So...whoa. I guess I knew that it wouldn't be easy, but my first week on a pump was exhausting. Hell, my first *day* on the pump was pretty scary.
I arrived for my pump start at 9am, and the first thing we did was to actually start me on the pump. I was so nervous/excited, my hands were shaking a little :P. My nurse/CDE, Brenda, told me that for the first few set changes she wanted me to put the set somewhere on my abdomen -- somewhere I could see it, and also not someplace where my insulin absorption would change drastically if I exercised (like it might do in my thigh or butt). I noticed almost immediately after inserting the set that it was uncomfortable, and sure enough, it remained uncomfortable over the 3 days that I wore it (but more on my dislike for absomen sites later).
I got to eat breakfast next. Brenda and the nutrition student who was sitting in on a pump start (for credit hours, I think) left me for a bit while I chowed down, then came back about 20 minutes later to jump right back in to the pump training.
We next went theough "the checklist," which was essentially a (very repetitive) list of training items, most of which were things I already felt comfortable doing. We covered things like giving boluses, setting up carb ratios and insulin sensitivity, adjusting basal rates, etc. As far as using the pump goes I actually felt fairly confident, but I did want to spend more time learning how to make changes to basal rates & how to recognize when I need to make changes.
As we went through all of the training items, I did my 2-hour post-breakfast check (a little high), and my training went until around the 3.5-hour mark. After that they sent me home with instructions to check 2 and 4 hours after meals & twice overnight all week, and with a promise that Brenda would be calling me twice per day to discuss my numbers.
I had 2 bad lows on my first day on the pump; one after lunch and another after dinner. Both were scary, for me, as they were 2.2 and 2.4 and came with no symptoms.I honestly think that I was just so excited/tired/hungry/stressed that everything was out of whack. I hope that's what it was, since I never get lows like that with no symptoms...
Things started to calm down over the rest of the week, although I spent a lot of the week running a little on the high side.
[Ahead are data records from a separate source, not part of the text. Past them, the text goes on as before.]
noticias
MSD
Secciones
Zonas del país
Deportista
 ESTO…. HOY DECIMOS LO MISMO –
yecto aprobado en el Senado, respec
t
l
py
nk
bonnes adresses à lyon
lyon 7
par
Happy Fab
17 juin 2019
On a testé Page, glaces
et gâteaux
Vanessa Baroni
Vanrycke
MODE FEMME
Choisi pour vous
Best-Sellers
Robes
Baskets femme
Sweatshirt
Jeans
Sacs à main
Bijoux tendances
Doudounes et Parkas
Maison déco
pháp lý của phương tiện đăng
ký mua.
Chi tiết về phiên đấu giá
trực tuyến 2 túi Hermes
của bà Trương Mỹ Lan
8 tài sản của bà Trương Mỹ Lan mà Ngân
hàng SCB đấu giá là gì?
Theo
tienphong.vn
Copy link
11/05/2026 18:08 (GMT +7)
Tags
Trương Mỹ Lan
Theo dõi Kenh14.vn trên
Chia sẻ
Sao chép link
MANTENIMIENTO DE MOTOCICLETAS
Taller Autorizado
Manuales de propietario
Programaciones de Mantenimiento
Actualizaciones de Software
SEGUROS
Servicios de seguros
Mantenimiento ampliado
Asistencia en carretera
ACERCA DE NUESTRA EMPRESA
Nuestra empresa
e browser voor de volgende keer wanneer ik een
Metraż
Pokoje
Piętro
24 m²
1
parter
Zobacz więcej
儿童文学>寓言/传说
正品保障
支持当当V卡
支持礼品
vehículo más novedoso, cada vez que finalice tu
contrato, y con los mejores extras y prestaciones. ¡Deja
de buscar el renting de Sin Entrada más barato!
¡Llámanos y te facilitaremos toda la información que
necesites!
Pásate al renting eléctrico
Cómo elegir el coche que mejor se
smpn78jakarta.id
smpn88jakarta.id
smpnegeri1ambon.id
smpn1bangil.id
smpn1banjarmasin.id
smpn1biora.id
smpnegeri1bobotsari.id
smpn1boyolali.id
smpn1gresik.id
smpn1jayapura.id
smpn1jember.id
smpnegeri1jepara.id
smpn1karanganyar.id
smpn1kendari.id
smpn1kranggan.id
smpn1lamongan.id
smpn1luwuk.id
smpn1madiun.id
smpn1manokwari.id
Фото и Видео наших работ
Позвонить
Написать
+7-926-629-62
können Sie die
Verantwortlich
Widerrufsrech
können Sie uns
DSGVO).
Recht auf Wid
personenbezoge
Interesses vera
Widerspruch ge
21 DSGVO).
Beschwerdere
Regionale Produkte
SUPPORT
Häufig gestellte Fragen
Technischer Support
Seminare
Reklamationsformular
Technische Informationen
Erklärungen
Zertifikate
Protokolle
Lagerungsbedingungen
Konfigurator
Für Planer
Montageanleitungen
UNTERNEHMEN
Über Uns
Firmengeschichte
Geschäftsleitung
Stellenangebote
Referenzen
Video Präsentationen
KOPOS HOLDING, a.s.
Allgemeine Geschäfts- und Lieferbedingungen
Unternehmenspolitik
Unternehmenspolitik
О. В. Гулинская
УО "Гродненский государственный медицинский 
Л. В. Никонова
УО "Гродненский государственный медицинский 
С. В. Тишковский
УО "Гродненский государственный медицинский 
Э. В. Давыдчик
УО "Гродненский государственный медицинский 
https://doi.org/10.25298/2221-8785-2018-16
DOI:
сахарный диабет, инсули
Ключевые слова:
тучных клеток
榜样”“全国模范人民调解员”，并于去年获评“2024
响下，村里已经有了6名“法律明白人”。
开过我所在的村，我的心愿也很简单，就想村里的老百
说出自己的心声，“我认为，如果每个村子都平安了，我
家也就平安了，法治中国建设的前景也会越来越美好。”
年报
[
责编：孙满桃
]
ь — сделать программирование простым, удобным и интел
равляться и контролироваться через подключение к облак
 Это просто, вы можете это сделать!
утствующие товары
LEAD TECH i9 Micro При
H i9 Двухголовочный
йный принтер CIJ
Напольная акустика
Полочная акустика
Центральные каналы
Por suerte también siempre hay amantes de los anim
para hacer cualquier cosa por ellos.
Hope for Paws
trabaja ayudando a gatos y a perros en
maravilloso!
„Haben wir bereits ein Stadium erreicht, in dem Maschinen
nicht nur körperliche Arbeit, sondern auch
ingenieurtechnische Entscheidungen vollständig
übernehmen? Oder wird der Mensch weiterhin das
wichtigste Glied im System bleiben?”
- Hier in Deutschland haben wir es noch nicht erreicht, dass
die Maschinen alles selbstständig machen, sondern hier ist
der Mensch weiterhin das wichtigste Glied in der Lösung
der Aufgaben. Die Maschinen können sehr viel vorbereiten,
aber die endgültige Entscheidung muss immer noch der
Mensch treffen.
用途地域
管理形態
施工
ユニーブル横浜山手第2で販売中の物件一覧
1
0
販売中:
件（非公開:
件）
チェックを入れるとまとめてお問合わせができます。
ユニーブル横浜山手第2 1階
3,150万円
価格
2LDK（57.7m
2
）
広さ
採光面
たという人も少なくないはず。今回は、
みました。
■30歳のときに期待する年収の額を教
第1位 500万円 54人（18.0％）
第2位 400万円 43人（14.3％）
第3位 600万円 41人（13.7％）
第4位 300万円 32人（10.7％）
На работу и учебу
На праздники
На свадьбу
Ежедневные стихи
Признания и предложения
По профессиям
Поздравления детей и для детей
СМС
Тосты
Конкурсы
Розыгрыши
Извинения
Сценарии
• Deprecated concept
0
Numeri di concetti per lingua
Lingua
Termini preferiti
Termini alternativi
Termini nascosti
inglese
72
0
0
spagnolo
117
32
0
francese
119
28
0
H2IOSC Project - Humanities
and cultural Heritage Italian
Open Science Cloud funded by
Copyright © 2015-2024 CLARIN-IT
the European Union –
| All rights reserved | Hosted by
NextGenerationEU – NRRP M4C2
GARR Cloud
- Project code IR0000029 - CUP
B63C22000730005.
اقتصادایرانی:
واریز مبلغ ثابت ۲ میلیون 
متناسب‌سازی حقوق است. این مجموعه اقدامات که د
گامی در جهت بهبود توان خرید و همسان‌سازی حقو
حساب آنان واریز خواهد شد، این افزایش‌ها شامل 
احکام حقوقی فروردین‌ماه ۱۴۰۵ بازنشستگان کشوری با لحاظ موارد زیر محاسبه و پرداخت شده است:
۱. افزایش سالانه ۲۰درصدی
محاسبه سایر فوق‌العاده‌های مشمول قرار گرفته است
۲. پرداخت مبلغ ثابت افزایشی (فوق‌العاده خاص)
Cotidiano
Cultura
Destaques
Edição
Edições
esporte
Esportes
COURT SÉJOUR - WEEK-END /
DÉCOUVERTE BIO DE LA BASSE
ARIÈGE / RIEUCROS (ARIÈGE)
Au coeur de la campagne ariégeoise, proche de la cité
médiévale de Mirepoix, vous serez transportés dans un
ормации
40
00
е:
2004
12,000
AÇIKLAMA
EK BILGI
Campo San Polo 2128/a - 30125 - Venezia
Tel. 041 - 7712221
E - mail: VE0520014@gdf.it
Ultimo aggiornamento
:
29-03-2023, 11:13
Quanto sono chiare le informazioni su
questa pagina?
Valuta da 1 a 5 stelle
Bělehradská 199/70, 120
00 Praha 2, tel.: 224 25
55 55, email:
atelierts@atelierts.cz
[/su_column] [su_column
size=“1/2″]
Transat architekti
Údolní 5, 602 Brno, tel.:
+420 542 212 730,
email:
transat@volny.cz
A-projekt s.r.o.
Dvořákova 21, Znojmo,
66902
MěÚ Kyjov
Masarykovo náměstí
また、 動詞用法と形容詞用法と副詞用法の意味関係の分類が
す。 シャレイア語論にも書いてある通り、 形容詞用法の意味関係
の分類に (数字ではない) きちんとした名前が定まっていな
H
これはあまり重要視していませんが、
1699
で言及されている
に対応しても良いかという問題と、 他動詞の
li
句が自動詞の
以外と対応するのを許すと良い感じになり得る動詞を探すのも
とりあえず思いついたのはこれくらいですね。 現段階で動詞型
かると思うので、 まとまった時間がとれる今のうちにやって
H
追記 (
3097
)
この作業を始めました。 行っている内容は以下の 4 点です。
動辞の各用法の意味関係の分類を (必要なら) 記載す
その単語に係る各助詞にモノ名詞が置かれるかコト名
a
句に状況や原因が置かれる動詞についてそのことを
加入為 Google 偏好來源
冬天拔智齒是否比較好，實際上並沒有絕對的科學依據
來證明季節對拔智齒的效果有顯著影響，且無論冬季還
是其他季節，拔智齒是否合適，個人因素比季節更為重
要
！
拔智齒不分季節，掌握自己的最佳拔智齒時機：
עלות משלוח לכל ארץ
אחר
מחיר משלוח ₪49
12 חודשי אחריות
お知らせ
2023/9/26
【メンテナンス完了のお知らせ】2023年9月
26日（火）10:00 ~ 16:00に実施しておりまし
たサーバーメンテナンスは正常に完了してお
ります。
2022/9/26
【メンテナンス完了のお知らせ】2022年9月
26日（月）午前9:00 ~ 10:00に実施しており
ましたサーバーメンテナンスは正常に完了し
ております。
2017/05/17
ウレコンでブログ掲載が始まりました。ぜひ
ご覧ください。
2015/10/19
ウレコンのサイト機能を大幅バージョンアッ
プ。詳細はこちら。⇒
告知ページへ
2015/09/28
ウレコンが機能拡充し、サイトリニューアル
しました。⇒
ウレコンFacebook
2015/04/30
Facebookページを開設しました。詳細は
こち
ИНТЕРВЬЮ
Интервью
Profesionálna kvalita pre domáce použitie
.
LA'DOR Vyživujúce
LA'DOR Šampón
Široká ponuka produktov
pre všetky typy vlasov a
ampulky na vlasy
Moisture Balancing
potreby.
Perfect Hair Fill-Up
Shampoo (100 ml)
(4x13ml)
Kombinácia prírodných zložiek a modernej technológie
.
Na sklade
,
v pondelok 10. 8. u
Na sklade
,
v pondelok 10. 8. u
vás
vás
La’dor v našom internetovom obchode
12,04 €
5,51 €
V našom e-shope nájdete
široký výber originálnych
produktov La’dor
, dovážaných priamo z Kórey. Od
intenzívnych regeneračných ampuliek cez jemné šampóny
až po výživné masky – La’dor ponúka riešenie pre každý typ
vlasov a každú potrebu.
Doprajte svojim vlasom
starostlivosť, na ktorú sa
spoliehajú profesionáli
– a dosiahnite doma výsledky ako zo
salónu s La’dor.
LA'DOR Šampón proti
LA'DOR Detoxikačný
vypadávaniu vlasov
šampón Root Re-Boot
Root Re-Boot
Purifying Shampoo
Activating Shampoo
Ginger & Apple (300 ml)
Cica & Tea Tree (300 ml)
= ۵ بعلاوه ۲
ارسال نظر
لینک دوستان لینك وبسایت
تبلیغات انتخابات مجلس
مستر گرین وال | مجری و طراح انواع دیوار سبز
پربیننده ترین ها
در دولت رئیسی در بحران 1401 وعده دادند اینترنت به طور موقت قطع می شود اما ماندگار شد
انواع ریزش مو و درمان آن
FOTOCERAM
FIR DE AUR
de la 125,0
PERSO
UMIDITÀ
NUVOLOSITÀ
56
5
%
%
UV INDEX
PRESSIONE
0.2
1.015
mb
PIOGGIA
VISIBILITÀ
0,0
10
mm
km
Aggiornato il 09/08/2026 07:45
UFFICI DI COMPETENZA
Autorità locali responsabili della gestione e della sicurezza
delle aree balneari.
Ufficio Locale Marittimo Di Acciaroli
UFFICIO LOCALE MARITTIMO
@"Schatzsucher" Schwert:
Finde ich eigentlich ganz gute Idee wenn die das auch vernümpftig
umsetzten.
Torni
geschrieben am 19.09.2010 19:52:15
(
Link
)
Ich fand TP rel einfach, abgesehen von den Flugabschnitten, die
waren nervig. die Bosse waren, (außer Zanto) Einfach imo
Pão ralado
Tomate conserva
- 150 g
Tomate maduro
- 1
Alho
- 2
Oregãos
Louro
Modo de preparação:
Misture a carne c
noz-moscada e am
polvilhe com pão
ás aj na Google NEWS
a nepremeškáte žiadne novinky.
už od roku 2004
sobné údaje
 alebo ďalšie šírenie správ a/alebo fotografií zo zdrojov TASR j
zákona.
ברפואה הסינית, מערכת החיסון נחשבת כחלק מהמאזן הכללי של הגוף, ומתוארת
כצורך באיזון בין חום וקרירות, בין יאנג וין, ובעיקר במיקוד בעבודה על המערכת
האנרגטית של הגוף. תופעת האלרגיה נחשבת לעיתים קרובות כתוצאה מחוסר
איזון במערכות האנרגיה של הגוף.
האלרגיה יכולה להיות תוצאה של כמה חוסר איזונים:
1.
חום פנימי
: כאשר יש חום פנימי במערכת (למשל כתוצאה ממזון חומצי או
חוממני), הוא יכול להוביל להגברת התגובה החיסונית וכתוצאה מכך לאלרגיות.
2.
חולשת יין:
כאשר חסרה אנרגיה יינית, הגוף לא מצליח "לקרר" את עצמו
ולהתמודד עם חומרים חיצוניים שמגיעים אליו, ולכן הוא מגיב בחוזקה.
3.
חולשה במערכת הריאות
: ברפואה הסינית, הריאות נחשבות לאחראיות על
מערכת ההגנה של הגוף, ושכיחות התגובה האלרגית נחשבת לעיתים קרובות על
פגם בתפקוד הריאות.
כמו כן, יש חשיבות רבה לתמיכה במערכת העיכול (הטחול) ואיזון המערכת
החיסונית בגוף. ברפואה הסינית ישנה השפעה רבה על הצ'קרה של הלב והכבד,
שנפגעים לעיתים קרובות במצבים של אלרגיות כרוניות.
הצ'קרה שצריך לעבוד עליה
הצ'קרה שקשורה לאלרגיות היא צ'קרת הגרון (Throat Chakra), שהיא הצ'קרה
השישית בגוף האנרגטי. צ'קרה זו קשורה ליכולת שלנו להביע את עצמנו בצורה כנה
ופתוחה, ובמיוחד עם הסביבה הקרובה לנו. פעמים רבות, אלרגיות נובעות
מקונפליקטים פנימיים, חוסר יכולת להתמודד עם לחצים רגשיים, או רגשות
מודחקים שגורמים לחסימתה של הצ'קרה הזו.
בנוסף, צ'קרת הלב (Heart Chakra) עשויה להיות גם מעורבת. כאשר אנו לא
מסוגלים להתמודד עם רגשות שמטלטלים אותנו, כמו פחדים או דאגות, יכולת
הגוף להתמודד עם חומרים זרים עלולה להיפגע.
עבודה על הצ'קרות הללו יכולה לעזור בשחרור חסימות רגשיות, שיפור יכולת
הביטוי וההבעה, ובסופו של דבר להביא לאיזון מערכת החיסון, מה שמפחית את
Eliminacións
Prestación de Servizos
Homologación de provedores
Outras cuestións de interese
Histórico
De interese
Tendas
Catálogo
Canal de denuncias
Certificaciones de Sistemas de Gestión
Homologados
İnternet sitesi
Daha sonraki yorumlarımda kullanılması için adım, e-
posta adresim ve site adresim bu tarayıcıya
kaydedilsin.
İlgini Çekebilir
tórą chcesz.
I was up overnight, multiple times, so I spent a lot of my waking hours taking short naps in between eating & doing post-meal checks. Overall, a pump start is definitely not an experience I'd care to repeat, but having gone through it I can say that I'm happy I put the work into fine-tuning my basal rates and carb ratios.
2 weeks in and I'm still feeling pretty good about being on a pump, so I'd say that's a good sign. There was always a small part of me that worried about the being-attached-to-a-device thing. I wondered whether having a visible sign of my diabetes clipped to my hip would start to weigh down on me and cause last year's burnout and depression to rear their ugly heads. If a pump was truly helping with my diabetes management, I know I could always turn to the wonderful doctors and medical professionals who helped me through it last time around, but quite honestly the while period was horrible and I wouldn't care to repeat it. The actual physical device has only been a minor annoyance when it comes to wearing dresses, but luckily that's it so far!